Klobuchar believes in a pragmatism that’s rooted in her senatorial experience and a Midwestern optimism. She believes it’s necessary to reach out to solve problems and bridge divides between rural and urban communities.

Photo of Beto O'Rourke

Beto O’Rourke

Former representative from Texas’ 16th District

Best known for almost beating Ted Cruz, O’Rourke has a “positive, unifying vision.” He wants to fix American democracy with changes to campaign finance and voting, and to end wars, reduce gun violence, address climate change and guarantee women’s health care.

Photo of Tim Ryan

Tim Ryan

Representative from Ohio’s 13th District

He’s running on “rebuilding the American Dream,” and that means, in his view, blue-collar jobs, public education and health care.

Photo of Elizabeth Warren

Elizabeth Warren

Senator from Massachusetts

You name it, Warren has a plan for it. She’s not running to create a new system, but she is running on big, structural change, including increased regulation and scrutiny of Wall Street and banking.

Night Two, June 27

Photo of Michael Bennet

Michael Bennet

Senator from Colorado

Bennet is running on fixing a broken political system, the blame for which he puts at the feet of Republican Senate leader Mitch McConnell. Bennet says spending from wars and tax cuts was essentially the U.S. lighting “money on fire.”

Photo of Joe Biden

Joe Biden

Former vice president

Biden’s top concern is less about reshaping America and more about returning America to “normalcy.” He argues that if President Trump gets another four years, the DNA of the country will be fundamentally altered.

Photo of Pete Buttigieg

Pete Buttigieg

Mayor of South Bend, Ind.

The 37-year-old is making a generational-change argument. He argues for progressive processes — like fixing redistricting and voting rights — in addition to policies — like being more cautious on war and more progressive on climate change and health care.

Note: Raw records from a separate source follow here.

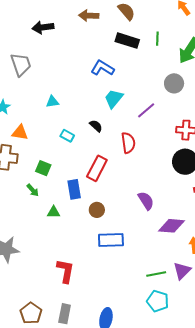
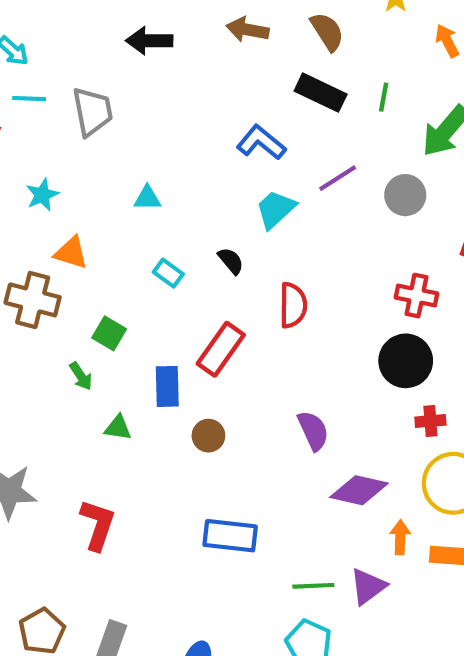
purple line: (146, 110) -> (338, 178), moved
blue rectangle: (111, 240) -> (230, 536), moved
red L-shape: (65, 271) -> (98, 525), moved

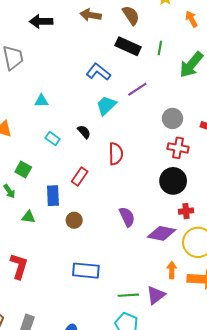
gray circle: (405, 195) -> (172, 118), moved
red rectangle: (221, 349) -> (80, 177), size x0.7
purple diamond: (359, 490) -> (162, 233), moved

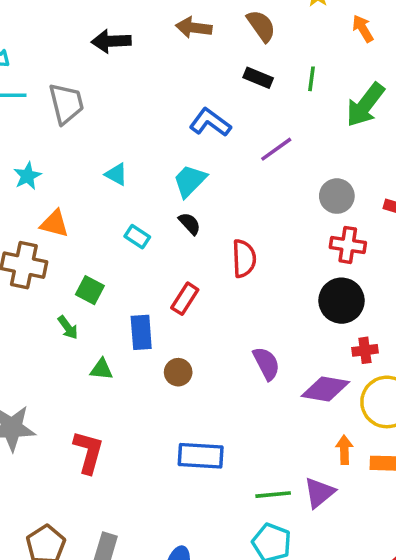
black rectangle: (128, 46) -> (258, 78), size x0.7
cyan triangle: (41, 101) -> (116, 174), turned 32
cyan trapezoid: (106, 105) -> (190, 181), moved

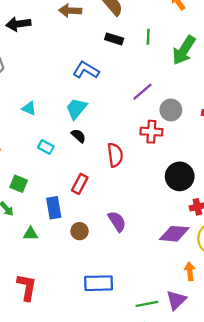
purple line: (276, 149) -> (142, 92), moved
red cross: (348, 245) -> (151, 132), moved
purple semicircle: (266, 363) -> (117, 221), moved

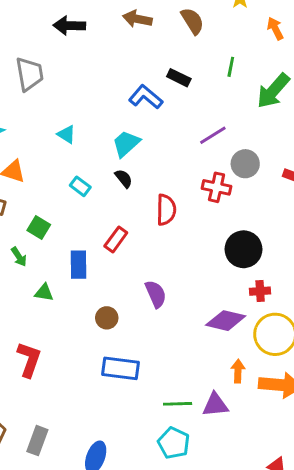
black rectangle: (114, 39) -> (179, 78), moved
brown circle: (80, 231) -> (107, 318), moved
purple triangle: (176, 300) -> (215, 405), turned 30

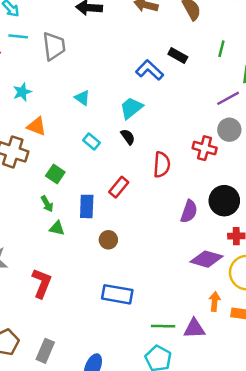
purple line: (213, 135) -> (228, 98), moved
green arrow: (19, 257) -> (47, 204), moved
purple semicircle: (156, 294) -> (189, 211), moved, turned 40
brown circle: (107, 318) -> (108, 240), moved

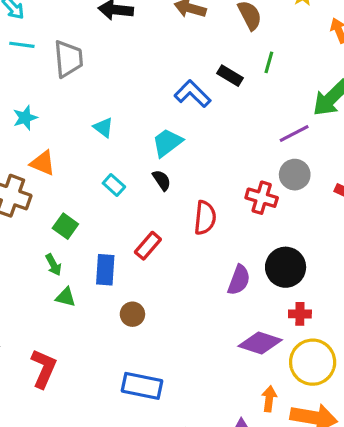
green line: (221, 49) -> (269, 62), moved

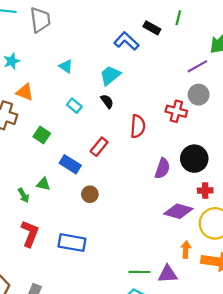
green arrow: (53, 265) -> (24, 195), moved
blue rectangle: (105, 270) -> (70, 164), turned -60
blue rectangle: (142, 386) -> (72, 243), moved

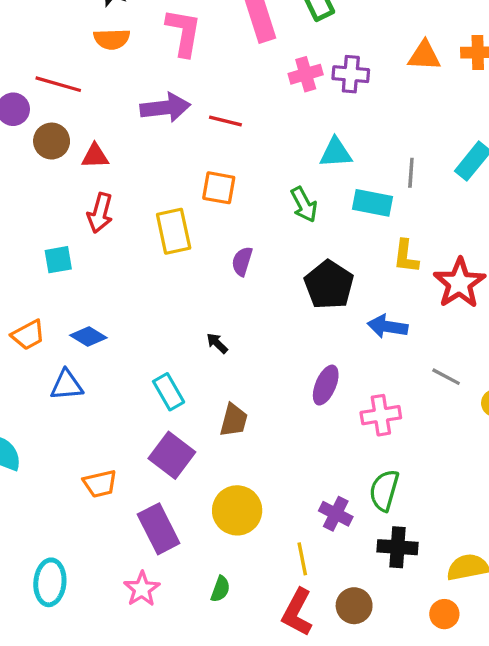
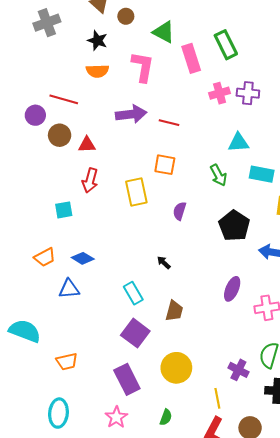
orange trapezoid: (100, 484) -> (67, 361), moved

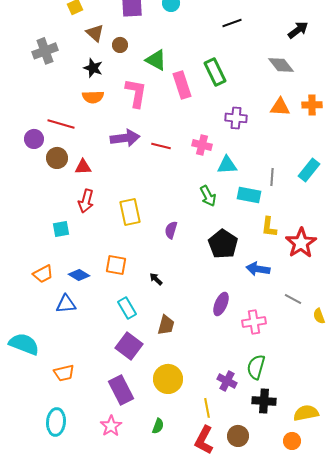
pink cross: (220, 93) -> (202, 145), moved, turned 30
orange square: (165, 165) -> (116, 265), moved

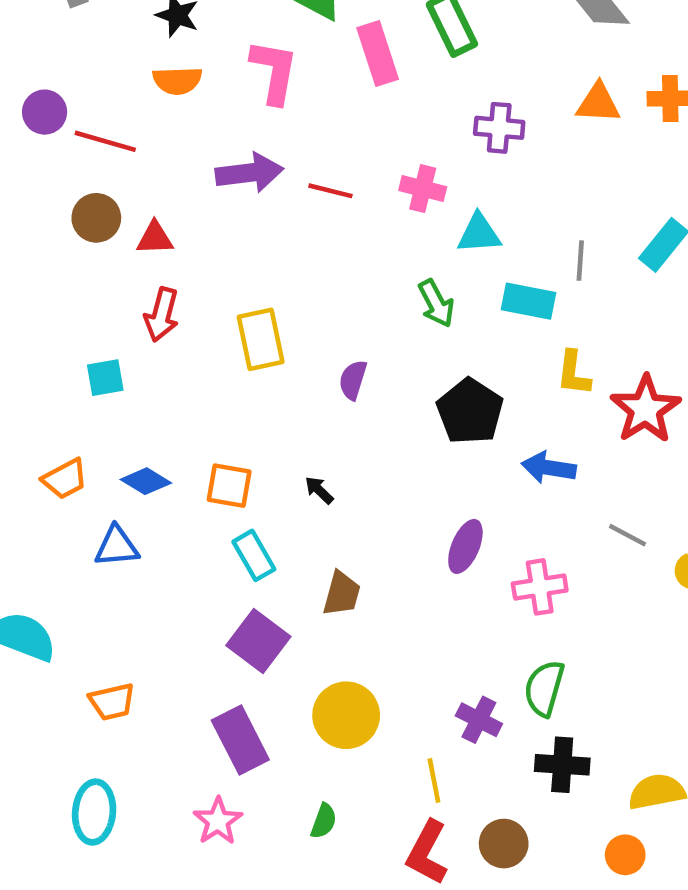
purple circle: (34, 139) -> (45, 112), moved
orange square: (116, 265) -> (229, 486), moved

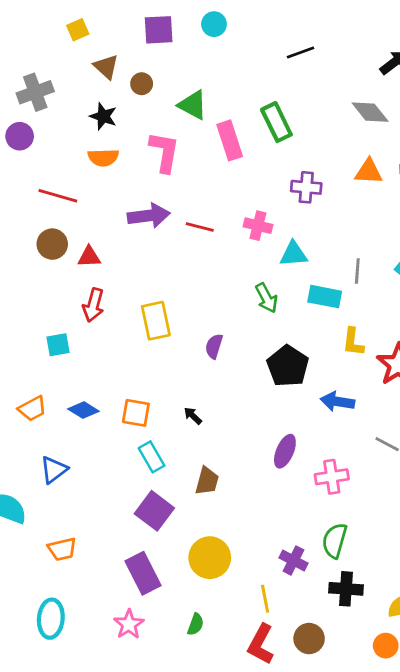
purple circle: (45, 112) -> (20, 136), moved
blue triangle: (117, 546) -> (54, 470), moved, turned -32

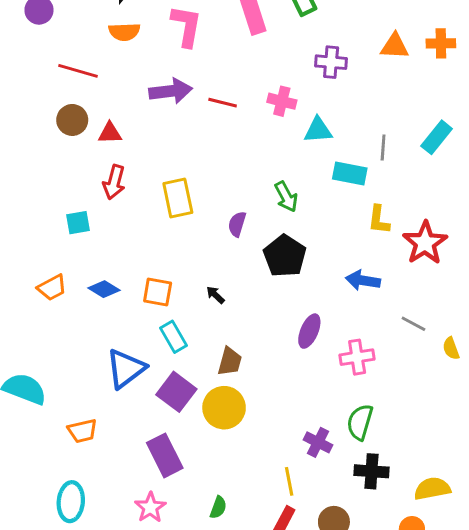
green arrow: (266, 298) -> (286, 197), moved
black pentagon: (288, 366) -> (285, 256), moved
blue triangle: (54, 470) -> (126, 369), moved, size x1.4
yellow circle: (210, 558) -> (224, 408), moved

Photo of Kirsten Gillibrand

Kirsten Gillibrand

Senator from New York

She’s focused on women’s rights, especially when it comes to health care. She boasts that a Fox host called her “not very polite” for speaking out about the “nationwide assault on women’s reproductive freedoms” and “fundamental human rights for women.”

Photo of Kamala Harris

Kamala Harris

Senator from California

Harris’ slogan is “for the people,” and she’s making the case that President Trump is a “fraud.” The former prosecutor says Trump is fighting for the wrong people — the powerful and wealthy — while she wants to “advocate for the voiceless and vulnerable.”

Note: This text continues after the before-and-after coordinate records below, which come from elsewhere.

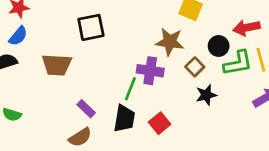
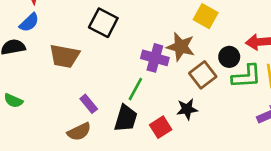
black square: (91, 27) -> (103, 23), turned 32
brown square: (195, 67) -> (203, 75), size x1.4
purple cross: (150, 71) -> (155, 58), moved
black star: (206, 95) -> (187, 109), moved

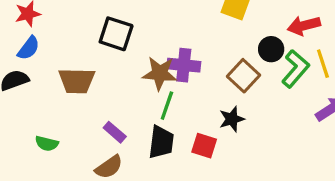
brown star: (181, 47) -> (160, 73), moved
green L-shape: (247, 76) -> (295, 69), turned -36
green semicircle: (13, 101) -> (47, 144), moved
red square: (161, 127) -> (204, 146), turned -30

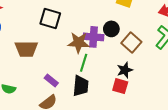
black circle: (271, 49) -> (111, 29), moved
red square: (204, 146) -> (120, 86), moved

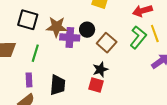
brown star: (79, 43) -> (57, 27), moved
green line: (84, 63) -> (35, 53), moved
purple rectangle: (51, 81) -> (29, 80), turned 48

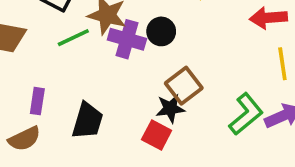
green L-shape: (138, 37) -> (246, 114), moved
brown square: (107, 43) -> (184, 86), moved
green line: (35, 53) -> (73, 38), moved, turned 36

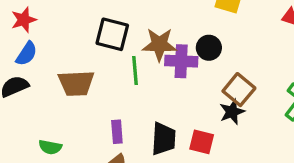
green line: (73, 38) -> (135, 71), turned -56
red square: (157, 135) -> (202, 142), moved

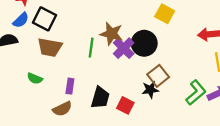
black square: (112, 34) -> (44, 19), moved
black circle: (209, 48) -> (144, 43), size x1.5
purple cross: (181, 61) -> (124, 48), turned 30
green semicircle: (50, 147) -> (35, 78), moved

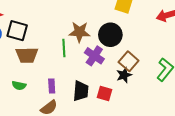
purple cross: (124, 48) -> (94, 56), moved

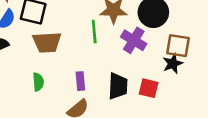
brown square: (129, 61) -> (178, 46), turned -30
green semicircle: (19, 85) -> (38, 82), turned -104

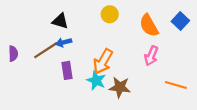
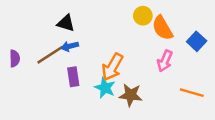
yellow circle: (110, 14) -> (143, 16), moved
blue square: (180, 21) -> (197, 41), moved

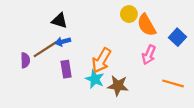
purple semicircle: (15, 58) -> (25, 60), moved

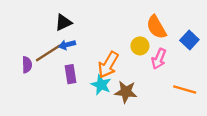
yellow circle: (129, 14) -> (140, 46), moved
black triangle: (59, 21) -> (63, 22), turned -42

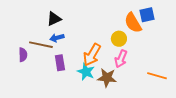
blue square: (189, 40) -> (147, 15), moved, turned 35
brown line: (48, 53) -> (41, 45), turned 45
pink arrow: (159, 59) -> (121, 59), moved

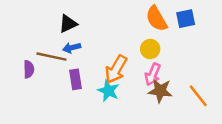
orange semicircle: (133, 23) -> (156, 19), moved
orange line: (157, 76) -> (198, 96), turned 36
brown star: (107, 78) -> (160, 91), moved

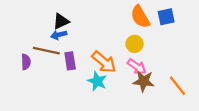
blue arrow: (72, 48) -> (59, 35), moved
orange arrow: (116, 69) -> (104, 62), turned -80
pink arrow: (153, 74) -> (137, 67), turned -78
purple rectangle: (76, 79) -> (70, 61), moved

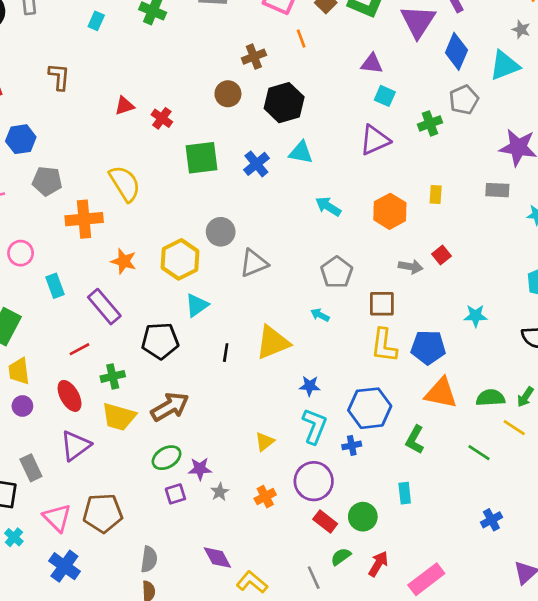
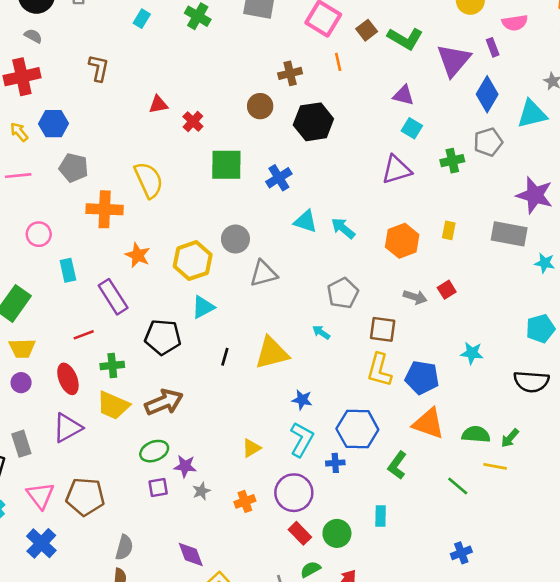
cyan triangle: (301, 152) -> (306, 221), moved
gray rectangle: (497, 190) -> (509, 234), size x1.5
yellow trapezoid: (19, 371) -> (22, 348), turned -92
yellow line: (514, 428) -> (495, 466), turned -30

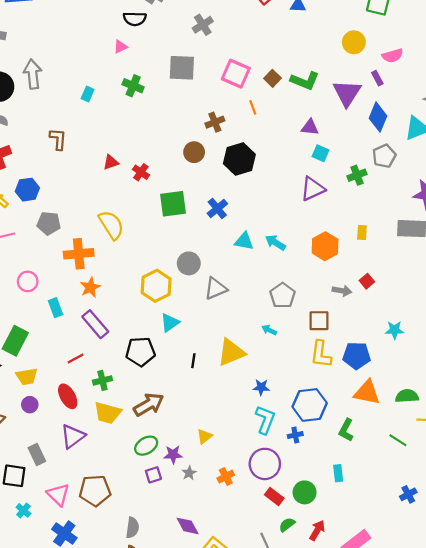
orange star: (138, 255) -> (90, 287), moved, turned 30
yellow triangle: (251, 448) -> (205, 436), moved

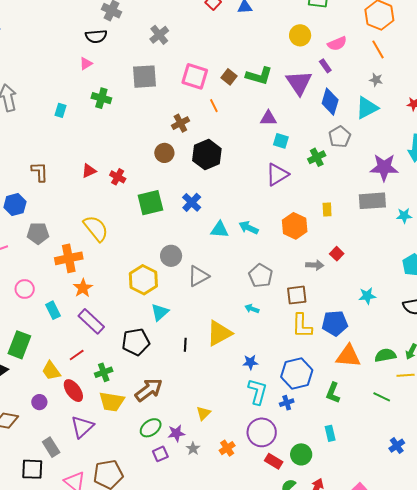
brown L-shape: (58, 139) -> (40, 172), moved
yellow trapezoid: (27, 377) -> (51, 371), moved, turned 70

Photo of John Hickenlooper

John Hickenlooper

Former governor of Colorado

The centrist has a pragmatic message. He says pragmatists aren’t against big things; they know how to get them done. He has also spoken out against Democrats’ lurch toward socialism, warning that moving in that direction would reelect President Trump.

Photo of Bernie Sanders

Bernie Sanders

Senator from Vermont

Sanders wants to beat President Trump, but he believes the way to do it is not with “middle-ground” approaches, but with promising wholesale progressive change. He’s the only candidate willing to wear the (democratic) socialist label.

Photo of Eric Swalwell

Eric Swalwell

Representative from California’s 15th District

He has focused his campaign on ending gun violence in the country, targeting semiautomatic assault weapons in particular by calling for a mandatory national ban and buyback.

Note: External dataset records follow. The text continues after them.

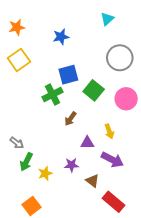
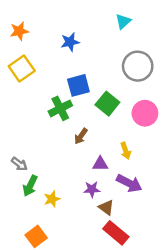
purple star: (71, 165) -> (92, 189), moved
red rectangle: (113, 202) -> (116, 233), moved

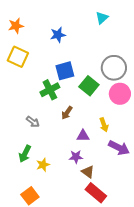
gray circle: (138, 66) -> (114, 68), moved
yellow square: (22, 69) -> (18, 57), turned -30
gray arrow: (19, 164) -> (33, 122), moved
purple arrow: (129, 183) -> (119, 148), moved

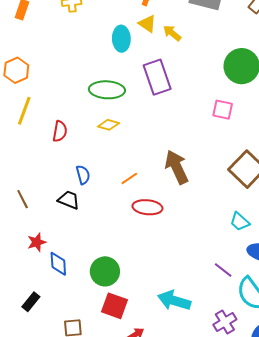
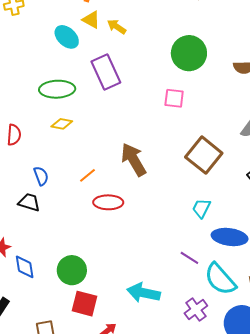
cyan ellipse: (121, 39) -> (67, 37), turned -40
cyan trapezoid: (240, 222) -> (201, 208), turned 80

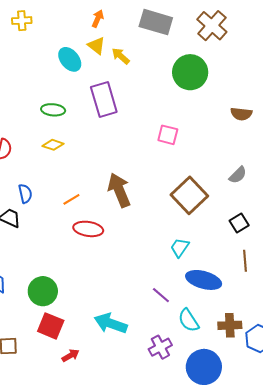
green circle: (189, 53) -> (190, 72), moved
green ellipse: (57, 89) -> (53, 110), size x0.7
cyan semicircle: (220, 279) -> (189, 320), size x0.7

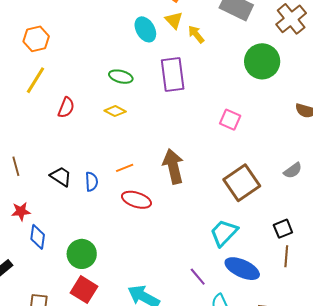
blue semicircle: (25, 194) -> (91, 182), moved
black square: (239, 223) -> (283, 229), moved
cyan trapezoid: (180, 248) -> (224, 233), size x1.4

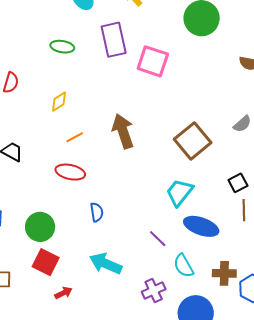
yellow diamond: (115, 111) -> (59, 102), moved, turned -55
pink square: (230, 120) -> (153, 61), moved, size x1.5
blue semicircle: (91, 182) -> (97, 212), moved
red ellipse: (136, 200) -> (70, 172), moved

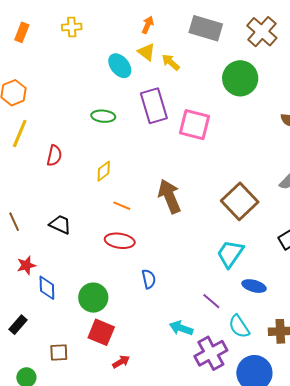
orange line: (75, 137) -> (122, 206), turned 54
blue ellipse: (201, 226) -> (254, 286), size x0.7
cyan arrow: (106, 264) -> (181, 328), moved, size x0.7
purple cross: (154, 291) -> (211, 353), size x1.4

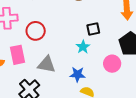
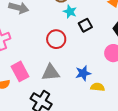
red circle: (36, 31) -> (56, 39), moved
cyan star: (83, 47) -> (70, 12), moved

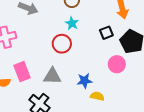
cyan star: (70, 12) -> (72, 23), moved
black square: (85, 25) -> (106, 33), moved

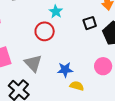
pink circle: (117, 64) -> (103, 66), moved
gray triangle: (52, 76) -> (33, 63), turned 42

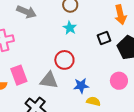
red circle: (45, 31) -> (64, 60), moved
gray triangle: (33, 63) -> (49, 80), turned -36

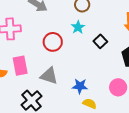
black square: (104, 38) -> (100, 41), moved, turned -32
red circle: (64, 60) -> (53, 42), moved

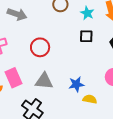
cyan star: (78, 27) -> (87, 13), moved
black square: (100, 41) -> (86, 36), turned -32

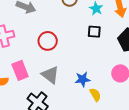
gray triangle: (44, 81) -> (50, 75), turned 30
yellow semicircle: (90, 99) -> (95, 95), turned 48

Photo of Marianne Williamson

Marianne Williamson

Spiritual guru, entrepreneur

The New Age author is campaigning with a philosophy of “Think. Love. Participate.” As an outsider to politics, she believes change needs to come from the outside and that “half-truth tellers” can’t beat President Trump.

Photo of Andrew Yang

Andrew Yang

Founder of Venture for America

The startup investor is running on a data-first approach to the presidency. His big idea is to address the threat of automation with a Universal Basic Income, in which every adult would get $1,000 a month.